_Problem requirements_: All lines holding the word "with" in the listing below need to be copied.

_Provided data_:
***

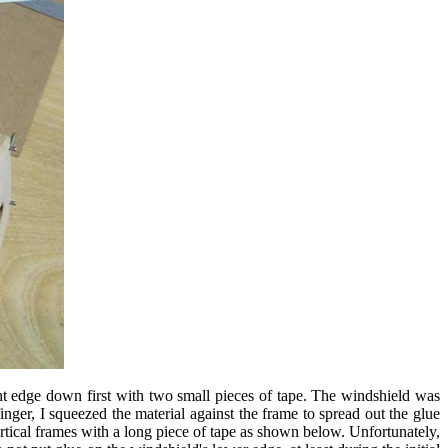
ght edge down first with two small pieces of tape. The windshield was
ger, I squeezed the material against the frame to spread out the glue
tical frames with a long piece of tape as shown below. Unfortunately,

***

_Solution for this problem_:
ght edge down first with two small pieces of tape. The windshield was
tical frames with a long piece of tape as shown below. Unfortunately,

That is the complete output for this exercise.